Wo ist mein Schlitten?
Ach, dein Schlitten . . . den hat dr Ähne wieder ganz gemacht; der steht jetzt im Schopf. Aber was willst du jetzt mit deinem Schlitten?
Wieder damit fahren.
Das werden wir sehen.
Und dann sei ich wieder eingeschlafen, aber diesmal normal, doch hätte man sich im Krankenhaus weiter Sorgen gemacht, und sie hätte mich von da an jeden Tag besucht, und alles Geschäft im Haus und auf dem Feld blieb liegen, aber sie hätte ja zum Glück den Hannes gehabt und den alten Feldschütz, Rentner, die schon immer für sie arbeiteten, auch ihr Vater, meine Ähne, sei jetzt öfters ins Tal heruntergekommen. Zuletzt habe sie sich an die Gemeinde wenden müssen wegen eines Fremdarbeiters, den habe sie auch bekommen, aber das sei genauso viel Geschäft mit denen, ich solle doch nur rasch gesund werden, dann werde man schon sehen.
Milch, Kühe und Schafe
Wir hatten eine Kuh – mal eine Geiß, später Schafe – im Stall unter der Stube. Vom Stall zur Straße ging die Miste mit dem Güllenpumper drin.

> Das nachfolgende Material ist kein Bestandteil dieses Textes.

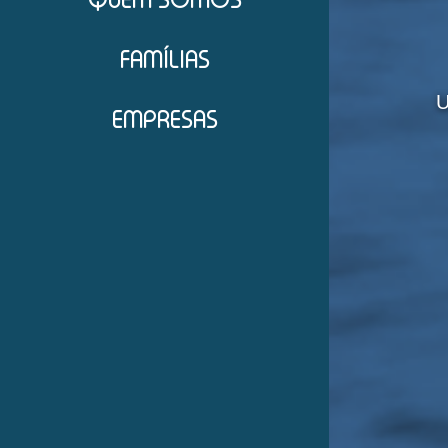
FAMÍLIAS
U
EMPRESAS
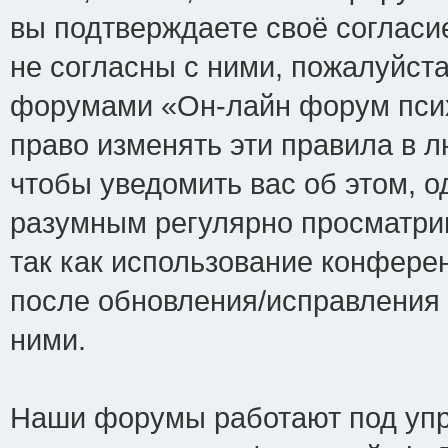
вы подтверждаете своё соглас
не согласны с ними, пожалуйста
форумами «Он-лайн форум псих
право изменять эти правила в 
чтобы уведомить вас об этом, 
разумным регулярно просматрив
так как использование конфере
после обновления/исправления 
ними.
Наши форумы работают под упр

Eines der Schafe hieß Gretel, das führte ich sogar an der Leine.
Es folgte mir aufs Wort, darauf war ich sehr stolz.
Es hatte keine Angst, vor nichts und niemand: wenn ich es hetzte, ging das Schaf sogar auf Hunde los.
Da kam einmal eine Frau aus dem Flecken mit ihrem Dackel an unserem Haus vorbei, und ich war grad mit Gretel da.
Der Dackel wollte doch gleich gegen das Schaf gehen, da hetzte ich Gretel, und sie blieb stehen, senkte den Kopf, so als ob sie Hörner hätte, und raste wie ein Stier auf den kleinen Hund zu.
Der stutzte, zog den Schwanz ein und jaulte davon.
Gretel ihm nach. Ich hinter ihr her.
Das Weib fing an zu schreien.
Aus der Scheuer kam meine Mutter.
Weit und breit kein Hund mehr, bloß das Weib und ich.
Da trabte Gretel wieder daher und auf mich zu.
Lux! Lux! komm her, schrie das Weib.
Was macht denn dein Schaf mit meinem Hund?